On the 13th of December 2019, Grégory Guyot will defend his PhD entitled "contribution to the characterisation of air entrainment in hydroelectric power plants"

This PhD project was supervised by Alain Cartellier (LEGI) and Jean-Philippe Matas (LMFA, Lyon) and carried out in collaboration with EDF.


The defense will take place at 2:30 pm in the conference room of the LEGI (K118).
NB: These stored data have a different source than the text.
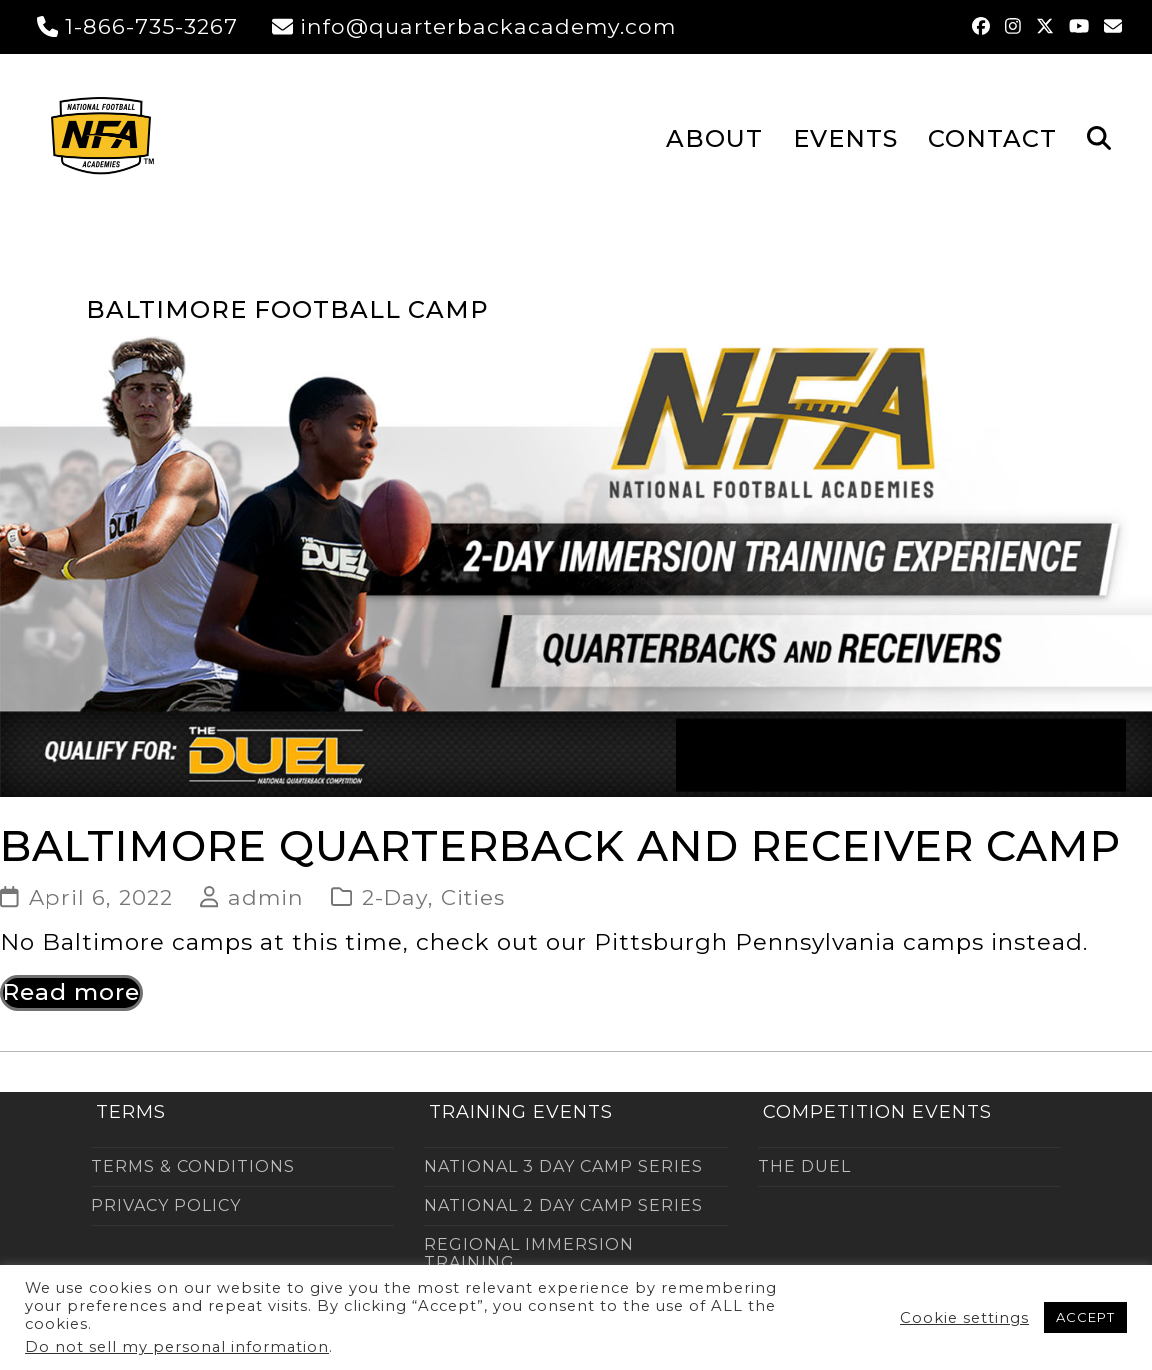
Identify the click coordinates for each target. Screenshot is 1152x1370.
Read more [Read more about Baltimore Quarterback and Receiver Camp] (71, 992)
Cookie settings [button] (964, 1318)
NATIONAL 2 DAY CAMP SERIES (563, 1205)
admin (266, 897)
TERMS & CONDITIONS (193, 1166)
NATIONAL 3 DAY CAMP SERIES (563, 1166)
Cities (473, 897)
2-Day (395, 897)
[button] (1099, 137)
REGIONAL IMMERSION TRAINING (529, 1253)
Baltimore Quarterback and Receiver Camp (560, 846)
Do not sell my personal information (177, 1347)
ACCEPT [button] (1085, 1317)
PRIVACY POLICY (166, 1205)
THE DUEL (804, 1166)
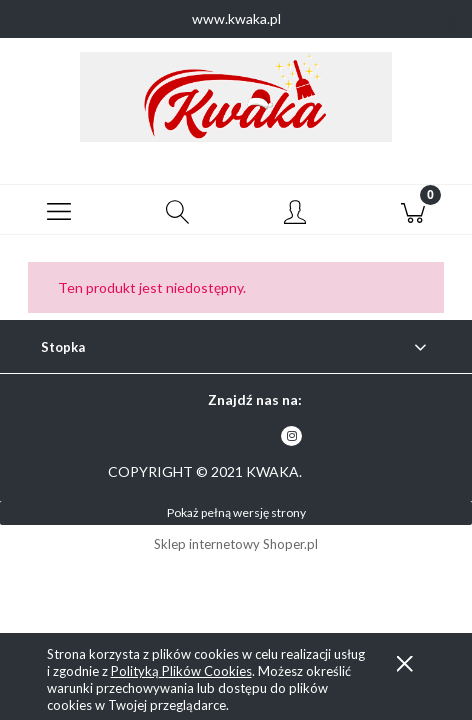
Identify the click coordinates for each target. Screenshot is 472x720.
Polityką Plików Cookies (181, 671)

We study the entrainment of air created by large-dipped jets. Direct applications in the field of hydroelectricity are energy optimization of plants, environmental management around infrastructures and prediction of extreme flood impacts downstream of dams. For such applications, it is necessary to quantify the penetration depth of the bubble cloud, predict the distribution of bubbles and the amount of air entrained. Predictive models describing these three points would be key engineering tools. The literature review shows that many models, particularly those applied to penetration depth or entrained air flow, exist but are limited to a narrow range of parameters. A first experiment was carried out on circular jets with a diameter of about ten centimetres and a drop length of 2.6 m. Comparison of the results with the existing models reveals that these models do not correctly capture the penetration depth, the size of the generated bubbles or the entrained air flow rate. This experiment shows that the jets flap and have an aerated structure at impact, with significant corrugations. In a second smaller scale experiment, we have characterized the influence of the jet movement on the penetration depth. It appears that the oscillation of the jet can lead to a decrease of the penetration depth, but this influence is not sufficient to explain the differences between experiments and models in the large scale experiment. We then designed and operated a third experiment to analyze jets with nozzle speeds between 2 and 30 m/s, nozzle diameters between 24 and 213 mm for a drop height of about 10 m. It is also possible to investigate bubble clouds with this experiment, since the jets are received in a 5 m diameter pit with a depth of up to 23 m. The cross-comparison of measurements made by analyzing high-frequency videos of jet drop, force at impact and optical probe measurements in bubble clouds evidence that the state of the jet at impact has a significant influence on air entrainment. We clearly identify jets with different shapes and air flows than those previously studied. Our analysis also allows us to propose a simple model without any adjustment parameters, based on a balance of forces applied to the bubble cloud. This model predicts the penetration depth of the bubble cloud for a wide range of jet scales.